For more than two months, the federal government has been spying on The Associated Press.

Records were seized on 20 phone lines going in and out of the AP's bureaus in Washington, D.C., New York City and Hartford, Conn.

The unprecedented snooping into the private affairs of the news cooperative is totalitarian in nature and an absolute outrage. Gary Pruitt, AP's president and chief executive officer, has demanded the information be handed over to the AP and destroy all copies. We second that call and add that the Department of Justice officials responsible should submit their resignations immediately.

In the course of its snooping, the federal government has listened to:

  • AP reporters discussions with confidential sources on a foiled bombing plot that was to take place on the first anniversary of Osama bin Laden's death. This is apparently the purpose of this whole unseemly usurpation of First Amendment rights.
  • AP deliberations on dozens of other stories, both those written by the reporters involved in the bomb story and dozens of others.
  • Private conversations that AP reporters had promised their sources would forever remain secret, even to the point that reporters would go to jail.
  • Details of what the reporters' spouses wanted them to bring home for dinner.

None of the above is any of the Justice Department's business.

This is where we must make the official disclosure. The Havre Daily News is a member of The Associated Press, the world's largest, and we think best, news-gathering operation. And there is probably a professional bias against federal goons snooping around our work stations.

Still, there is far more at stake than whether we are comfortable with the Justice Department stalking reporters.

The federal government now knows far more than it should about the internal news gathering efforts of The Associated Press.
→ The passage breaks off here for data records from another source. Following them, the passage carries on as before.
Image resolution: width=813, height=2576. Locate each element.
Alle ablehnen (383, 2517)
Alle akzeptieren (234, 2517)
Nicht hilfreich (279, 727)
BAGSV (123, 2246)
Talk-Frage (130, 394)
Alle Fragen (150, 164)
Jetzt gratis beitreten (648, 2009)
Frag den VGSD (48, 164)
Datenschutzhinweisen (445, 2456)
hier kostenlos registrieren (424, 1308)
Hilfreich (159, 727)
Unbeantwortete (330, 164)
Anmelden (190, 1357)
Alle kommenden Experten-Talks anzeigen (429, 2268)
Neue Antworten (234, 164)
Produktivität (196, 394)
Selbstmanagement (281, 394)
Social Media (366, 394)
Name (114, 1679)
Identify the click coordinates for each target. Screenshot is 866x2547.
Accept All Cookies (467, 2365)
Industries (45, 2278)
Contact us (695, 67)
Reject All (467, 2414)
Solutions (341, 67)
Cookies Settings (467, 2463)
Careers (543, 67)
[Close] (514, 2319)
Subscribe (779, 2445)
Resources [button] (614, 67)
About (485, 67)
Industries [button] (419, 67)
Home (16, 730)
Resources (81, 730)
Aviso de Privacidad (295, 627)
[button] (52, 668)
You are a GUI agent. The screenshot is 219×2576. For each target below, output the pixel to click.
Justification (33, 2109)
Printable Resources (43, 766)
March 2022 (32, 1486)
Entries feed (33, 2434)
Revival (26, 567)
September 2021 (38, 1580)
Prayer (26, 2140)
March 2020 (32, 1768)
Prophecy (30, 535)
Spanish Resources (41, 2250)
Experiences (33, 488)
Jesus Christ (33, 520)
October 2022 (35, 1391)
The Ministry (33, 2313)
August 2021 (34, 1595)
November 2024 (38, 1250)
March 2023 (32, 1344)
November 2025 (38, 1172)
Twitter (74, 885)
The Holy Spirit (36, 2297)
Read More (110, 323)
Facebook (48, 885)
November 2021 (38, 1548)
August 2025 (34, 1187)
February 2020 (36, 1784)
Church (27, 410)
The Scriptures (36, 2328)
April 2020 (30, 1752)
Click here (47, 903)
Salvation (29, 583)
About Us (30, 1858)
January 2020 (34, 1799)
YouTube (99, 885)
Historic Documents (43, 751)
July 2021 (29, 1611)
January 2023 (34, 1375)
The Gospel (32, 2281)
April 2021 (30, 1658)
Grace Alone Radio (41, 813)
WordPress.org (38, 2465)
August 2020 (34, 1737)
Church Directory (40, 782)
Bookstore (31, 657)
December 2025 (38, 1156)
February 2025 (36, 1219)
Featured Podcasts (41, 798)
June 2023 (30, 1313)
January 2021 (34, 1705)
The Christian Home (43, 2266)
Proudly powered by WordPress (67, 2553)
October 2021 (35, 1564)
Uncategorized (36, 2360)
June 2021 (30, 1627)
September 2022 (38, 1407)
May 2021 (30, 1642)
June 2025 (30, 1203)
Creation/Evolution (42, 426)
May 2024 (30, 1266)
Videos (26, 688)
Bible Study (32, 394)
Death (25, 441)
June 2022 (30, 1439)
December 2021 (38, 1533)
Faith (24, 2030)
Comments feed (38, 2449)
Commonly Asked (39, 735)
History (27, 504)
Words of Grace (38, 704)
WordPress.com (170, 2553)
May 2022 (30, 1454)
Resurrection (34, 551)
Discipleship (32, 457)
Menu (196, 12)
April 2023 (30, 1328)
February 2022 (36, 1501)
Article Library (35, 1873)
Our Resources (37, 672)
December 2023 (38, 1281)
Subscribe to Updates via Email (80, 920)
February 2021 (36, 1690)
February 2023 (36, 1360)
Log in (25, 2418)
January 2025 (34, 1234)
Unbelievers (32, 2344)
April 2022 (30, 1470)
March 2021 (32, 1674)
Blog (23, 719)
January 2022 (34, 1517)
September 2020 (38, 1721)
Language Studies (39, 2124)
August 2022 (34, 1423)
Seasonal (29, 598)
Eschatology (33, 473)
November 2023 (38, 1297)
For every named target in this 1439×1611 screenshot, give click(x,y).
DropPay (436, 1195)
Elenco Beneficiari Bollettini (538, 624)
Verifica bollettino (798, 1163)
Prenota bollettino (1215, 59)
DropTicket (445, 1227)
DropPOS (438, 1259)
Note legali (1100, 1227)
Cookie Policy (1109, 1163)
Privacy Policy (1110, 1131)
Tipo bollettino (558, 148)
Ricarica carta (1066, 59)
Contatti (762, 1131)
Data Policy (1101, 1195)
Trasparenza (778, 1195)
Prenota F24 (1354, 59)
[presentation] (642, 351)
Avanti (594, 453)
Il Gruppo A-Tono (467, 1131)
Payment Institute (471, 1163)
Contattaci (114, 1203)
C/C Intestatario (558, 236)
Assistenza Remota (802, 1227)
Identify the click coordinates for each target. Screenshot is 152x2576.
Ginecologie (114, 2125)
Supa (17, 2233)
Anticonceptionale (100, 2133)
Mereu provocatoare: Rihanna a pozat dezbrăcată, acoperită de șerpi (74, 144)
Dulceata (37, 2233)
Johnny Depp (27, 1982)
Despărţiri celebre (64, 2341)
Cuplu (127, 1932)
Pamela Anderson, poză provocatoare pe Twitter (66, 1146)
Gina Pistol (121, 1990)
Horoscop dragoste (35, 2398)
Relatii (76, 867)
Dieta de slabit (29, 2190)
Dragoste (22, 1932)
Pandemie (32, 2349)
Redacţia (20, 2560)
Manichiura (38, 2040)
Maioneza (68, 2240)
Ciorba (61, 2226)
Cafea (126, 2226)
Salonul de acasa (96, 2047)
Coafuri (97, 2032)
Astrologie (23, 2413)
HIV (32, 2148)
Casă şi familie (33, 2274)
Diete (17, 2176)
We are probably not one step closer to winning the war on terror, but the federal government is a step closer to winning the war against the public's right to know.

News commentators were saying Monday night that the unintended consequence of this spying was a chilling effect on reporters ferreting out the truth.

Excuse us, but we think, that is the intended consequence.

Fortunately, we are confident that the AP and reporters throughout the nation will now feel a stronger resolve to question authority and report the news fairly.

If this kind of massive invasion of privacy can be imposed on AP, a traditional mainstream news organization that has massive resources to legally fight back, news organizations, groups ranging from the Drudge Report to the Huffington Post, from Montana Cowgirl to the Havre Daily Corrector are not safe.

And the reading public will be the losers.

(An earlier version of this editorial referred to tap's being placed on the AP's phones. Phone records indicating who made call to whom and at what time were seized by federal officials. We regret the error.)